I'm worried about losing control of my hotel's cleaning

I run a small boutique hotel just outside Nashville and it’s a charming spot. People host weddings here. Couples come for romantic weekends. Weekends are packed. But weekdays are quite and that what’s killing my cleaning crew

I have cleaners working weekends for the checkout rush. But during weekdays, I hardly need them at all. I can’t keep good people with hours like that. They need consistent work, and I can’t give it to them

And I tried hiring more staff, but then I’m overstaffed on slow days and understaffed on busy ones.
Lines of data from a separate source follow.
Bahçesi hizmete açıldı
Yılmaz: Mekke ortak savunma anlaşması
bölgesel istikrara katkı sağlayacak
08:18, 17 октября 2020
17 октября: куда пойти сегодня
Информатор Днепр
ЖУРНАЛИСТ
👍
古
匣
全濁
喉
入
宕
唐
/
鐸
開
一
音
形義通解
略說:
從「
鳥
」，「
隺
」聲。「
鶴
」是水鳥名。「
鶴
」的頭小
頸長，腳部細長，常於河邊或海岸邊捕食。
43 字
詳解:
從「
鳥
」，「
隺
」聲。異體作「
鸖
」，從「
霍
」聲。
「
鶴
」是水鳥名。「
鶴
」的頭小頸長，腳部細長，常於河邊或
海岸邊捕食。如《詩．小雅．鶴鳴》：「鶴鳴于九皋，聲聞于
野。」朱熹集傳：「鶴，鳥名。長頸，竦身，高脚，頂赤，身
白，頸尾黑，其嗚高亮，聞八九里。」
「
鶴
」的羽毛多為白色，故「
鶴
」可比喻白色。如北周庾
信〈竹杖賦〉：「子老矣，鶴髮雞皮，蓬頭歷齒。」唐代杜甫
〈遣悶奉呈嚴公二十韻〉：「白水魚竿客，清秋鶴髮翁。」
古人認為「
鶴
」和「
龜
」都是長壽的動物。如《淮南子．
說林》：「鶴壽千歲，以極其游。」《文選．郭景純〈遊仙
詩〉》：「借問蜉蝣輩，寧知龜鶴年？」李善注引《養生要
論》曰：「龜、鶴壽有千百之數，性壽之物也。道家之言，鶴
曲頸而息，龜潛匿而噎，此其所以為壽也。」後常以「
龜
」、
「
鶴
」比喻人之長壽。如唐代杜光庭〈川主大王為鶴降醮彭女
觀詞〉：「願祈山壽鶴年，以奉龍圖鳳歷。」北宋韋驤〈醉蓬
It’s a constant headache

A friend suggested I stop managing cleaners directly and use a cleaning agency like Impact instead. Apparently, they specialize in hospitality and can scale up for weekends and scale down during the week. I’d just tell them my schedule, and they’d send the right number of people

It sounds perfect in theory. But I’ve never used an agency before. What if the quality is inconsistent? What if the cleaners don’t know how to handle a boutique hotel versus a regular office? What if they damage something and the agency won’t take responsibility?
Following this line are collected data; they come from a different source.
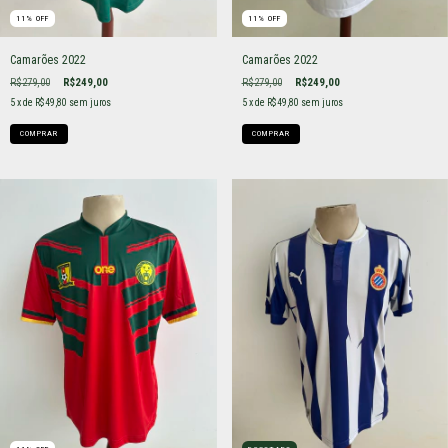
11
%
OFF
11
%
OFF
Camarões 2022
Camarões 2022
R$279,00
R$249,00
R$279,00
R$249,00
5
x de
R$49,80
sem juros
5
x de
R$49,80
sem juros
COMPRAR
COMPRAR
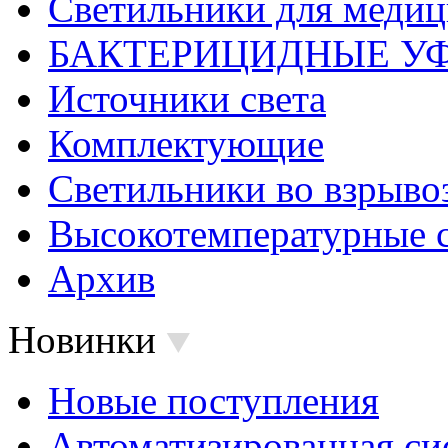
Светильники для меди
БАКТЕРИЦИДНЫЕ У
Источники света
Комплектующие
Светильники во взрыв
Высокотемпературные 
Архив
Новинки
Новые поступления
Автоматизированная си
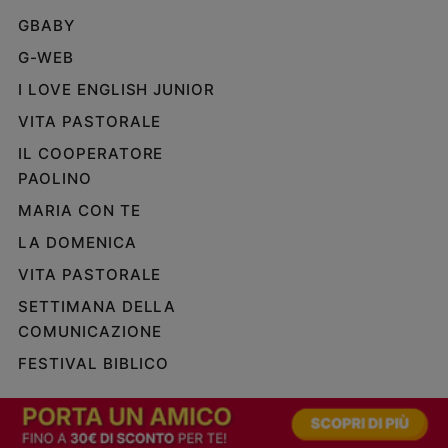
GBABY
G-WEB
I LOVE ENGLISH JUNIOR
VITA PASTORALE
IL COOPERATORE
PAOLINO
MARIA CON TE
LA DOMENICA
VITA PASTORALE
SETTIMANA DELLA
COMUNICAZIONE
FESTIVAL BIBLICO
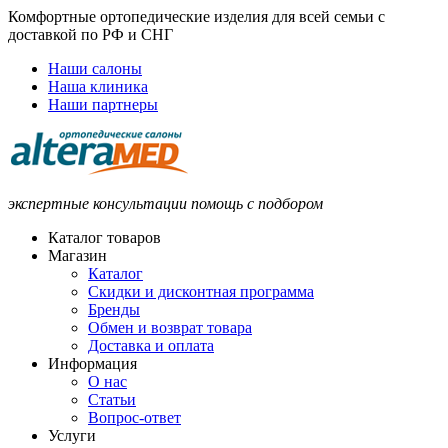
Комфортные ортопедические изделия для всей семьи с
доставкой по РФ и СНГ
Наши салоны
Наша клиника
Наши партнеры
экспертные консультации помощь с подбором
Каталог товаров
Магазин
Каталог
Скидки и дисконтная программа
Бренды
Обмен и возврат товара
Доставка и оплата
Информация
О нас
Статьи
Вопрос-ответ
Услуги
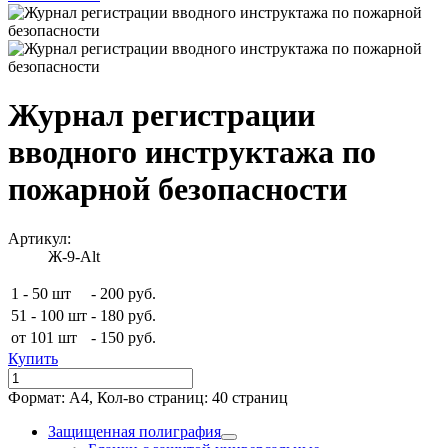
Журнал регистрации
вводного инструктажа по
пожарной безопасности
Артикул:
Ж-9-Alt
1 - 50 шт
-
200 руб.
51 - 100 шт
-
180 руб.
от 101 шт
-
150 руб.
Купить
Формат: А4, Кол-во страниц: 40 страниц
Защищенная полиграфия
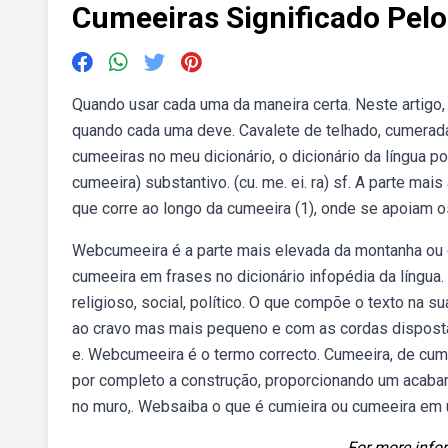
Cumeeiras Significado Pelo
Quando usar cada uma da maneira certa. Neste artigo,
quando cada uma deve. Cavalete de telhado, cumerada
cumeeiras no meu dicionário, o dicionário da língua po
cumeeira) substantivo. (cu. me. ei. ra) sf. A parte m
que corre ao longo da cumeeira (1), onde se apoiam o
Webcumeeira é a parte mais elevada da montanha ou d
cumeeira em frases no dicionário infopédia da língua
religioso, social, político. O que compõe o texto na 
ao cravo mas mais pequeno e com as cordas disposta
e. Webcumeeira é o termo correcto. Cumeeira, de cum
por completo a construção, proporcionando um acabam
no muro,. Websaiba o que é cumieira ou cumeeira em 
For more infor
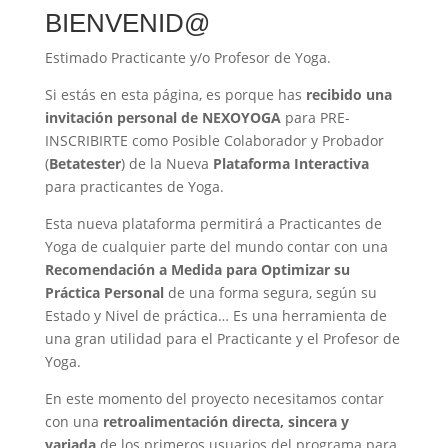
BIENVENID@
Estimado Practicante y/o Profesor de Yoga.
Si estás en esta página, es porque has
recibido una
invitación personal de NEXOYOGA
para PRE-
INSCRIBIRTE como Posible Colaborador y Probador
(
Betatester
) de la Nueva
Plataforma Interactiva
para practicantes de Yoga.
Esta nueva plataforma permitirá a Practicantes de
Yoga de cualquier parte del mundo contar con una
Recomendación a Medida para Optimizar su
Práctica Personal
de una forma segura, según su
Estado y Nivel de práctica… Es una herramienta de
una gran utilidad para el Practicante y el Profesor de
Yoga.
En este momento del proyecto necesitamos contar
con una
retroalimentación directa, sincera y
variada
de los primeros usuarios del programa para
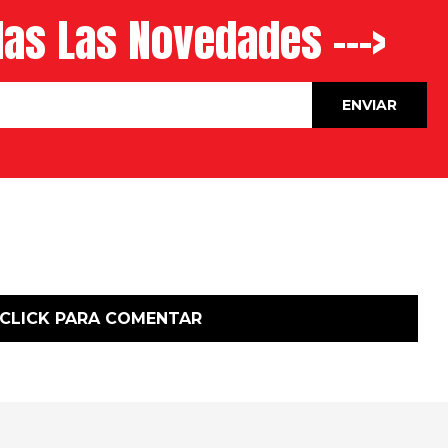
as Las Novedades --->
CLICK PARA COMENTAR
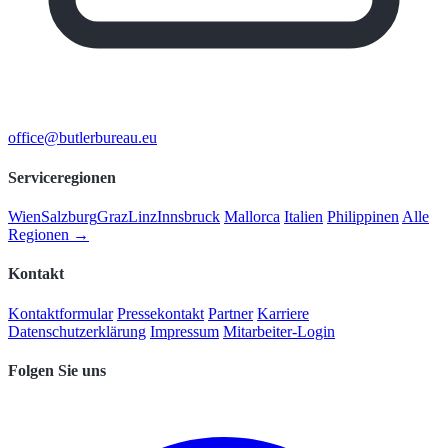
office@butlerbureau.eu
Serviceregionen
Wien
Salzburg
Graz
Linz
Innsbruck
Mallorca
Italien
Philippinen
Alle
Regionen →
Kontakt
Kontaktformular
Pressekontakt
Partner
Karriere
Datenschutzerklärung
Impressum
Mitarbeiter-Login
Folgen Sie uns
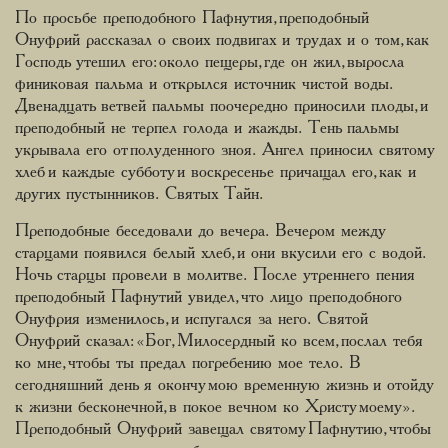
По просьбе преподобного Пафнутия, преподобный
Онуфрий рассказал о своих подвигах и трудах и о том, как
Господь утешил его: около пещеры, где он жил, выросла
финиковая пальма и открылся источник чистой воды.
Двенадцать ветвей пальмы поочередно приносили плоды, и
преподобный не терпел голода и жажды. Тень пальмы
укрывала его от полуденного зноя. Ангел приносил святому
хлеб и каждые субботу и воскресенье причащал его, как и
других пустынников. Святых Тайн.
Преподобные беседовали до вечера. Вечером между
старцами появился белый хлеб, и они вкусили его с водой.
Ночь старцы провели в молитве. После утреннего пения
преподобный Пафнутий увидел, что лицо преподобного
Онуфрия изменилось, и испугался за него. Святой
Онуфрий сказал: «Бог, Милосердный ко всем, послал тебя
ко мне, чтобы ты предал погребению мое тело. В
сегодняшний день я окончу мою временную жизнь и отойду
к жизни бесконечной, в покое вечном ко Христу моему».
Преподобный Онуфрий завещал святому Пафнутию, чтобы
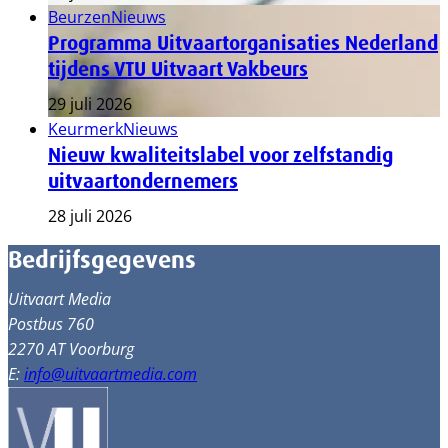
Beurzen
Nieuws
Programma Uitvaartorganisaties Nederland
tijdens VTU Uitvaart Vakbeurs
29 juli 2026
Keurmerk
Nieuws
Nieuw kwaliteitslabel voor zelfstandig
uitvaartondernemers
28 juli 2026
Bedrijfsgegevens
Uitvaart Media
Postbus 760
2270 AT Voorburg
E:
info@uitvaartmedia.com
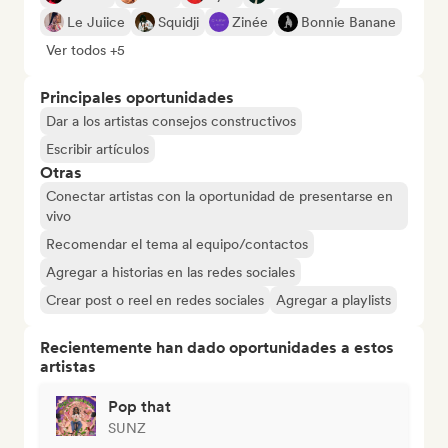
Le Juiice
Squidji
Zinée
Bonnie Banane
Ver todos +5
Principales oportunidades
Dar a los artistas consejos constructivos
Escribir artículos
Otras
Conectar artistas con la oportunidad de presentarse en
vivo
Recomendar el tema al equipo/contactos
Agregar a historias en las redes sociales
Crear post o reel en redes sociales
Agregar a playlists
Recientemente han dado oportunidades a estos
artistas
Pop that
SUNZ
I guess I’m just worried about losing control because I’ve spent years building this place. Every detail matters to me. The linens, the lighting, the little touches that make guests feel special. Can an agency really understand that? Or will they just send whoever’s available?

Has anyone hired a company to clean hotel rooms before? Did it help?
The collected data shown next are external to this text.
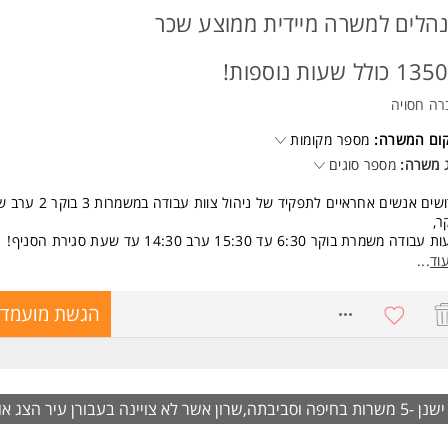
הלים למשרה מיידית ממוצע שכר
 כולל שעות נוספות!
רה חסויה
קום המשרה:
מספר מקומות
 משרה:
מספר סוגים
דרושים אנשים אחראיים לתפקיד של ניהול צוות עבודה 
ר,
בודה משמרת בוקר 6:30 עד 15:30 ערב 14:30 עד שעת סגירת הסניף!
ודה במשמרות נוחות ללא שבת ומוצאי שבת
וד
...
התחלתי55 + בונוסים והטבות נסיעה לחול פעם בשנה על חשבון החברה,
בות ברשת
8733794
הגשת מועמדו
חות מסובסדות
דה טובה במקום טוב עם אופציות לקידום בתוך החברה למשרה בחירה יותר!
שות:
ון כלשהו בניהול צוות או הכרה של העולם הקימעונאי יתרון גדול!
ישנן -5 משרות בחיפה וסביבתה,שרון אשר לא צויינה בעבורן עיר
דות חובה!
הצג או
דה בזמנים!
ן להיתפתח ולהצליח. המשרה מיועדת לנשים ולגברים כאחד.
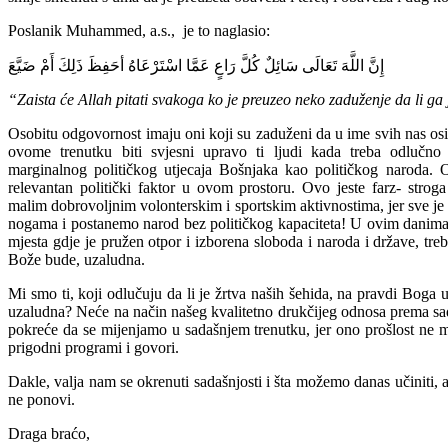
Poslanik
Muhammed,
a.s.
, je
to
naglasio
:
إِنَّ اللَّهَ تَعَالَى سَائِلٌ كُلَّ رَاعٍ عَمَّا اسْتَرْعَاهُ أحَفِظَ ذَلِكَ أَمْ ضَيَّعَ
“Zaista će Allah pitati s
vakoga ko je preuzeo neko z
aduženje da li ga 
Osobitu odgovornost imaju oni koji su zaduženi da u ime svih nas osi
ovome
trenutku
biti
svjesni
upravo
ti
ljudi
kada
treba o
dlučno
marginalnog
političkog
utjecaja
Bošnjaka
kao
političkog
naroda
.
relevantan
politički
faktor
u
ovom
prostoru
.
Ovo
jeste
farz
-
stroga
malim
dob
r
ovoljnim
volonterskim
i
sportskim
aktivnostima
,
jer
sve
je
nogama
i
postanemo
narod
bez
političkog
kapaciteta
!
U
ovim
danim
mjesta
gdje
je
pru
žen
otpor
i
izborena
sloboda
i
naroda
i
države
,
tre
Bože
bude
,
uzaludna
.
Mi
smo
ti
, koji
odlučuju
da li je
žrtva
naših
šehida
,
na
pravdi
Boga
u
uzaludna
?
Neće
na
način
našeg
kvalitetno
drukčijeg
odnosa
prema
sa
pokreće
da se
mijenjamo
u
sadašnjem
trenutku
,
jer
ono
prošlost
ne
m
prigodni
programi
i
govori
.
Dakle, valja nam se okrenuti sadašnjosti i šta možemo d
anas učiniti, 
ne ponovi.
Draga braćo,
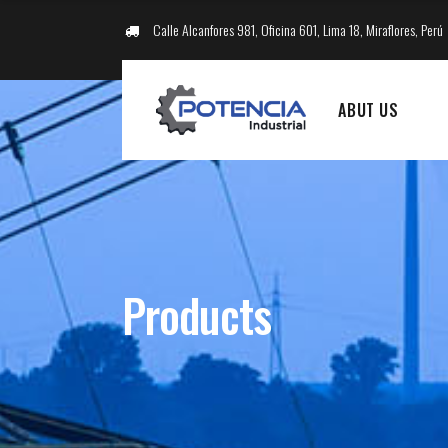
Calle Alcanfores 981, Oficina 601, Lima 18, Miraflores, Perú
ABUT US
Products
Or should I keep things simple and manage my own small group of employees?

u/Luann1497 — 4 days ago

looking for advice before my cctv install

i am getting a proper security camera system put in at my house and planet security will be handling the installation. i want good coverage on the front, sides and backyard with clear night vision and easy remote viewing on my phone.

i am not sure about the best placement to avoid blind spots or glare from lights. also wondering how they usually run the wiring and if there are any common issues with weatherproofing in this climate.

has anyone had cameras installed recently? what questions should i ask the installer before they start? any tips on what features are actually useful day to day and what to watch out for with the setup?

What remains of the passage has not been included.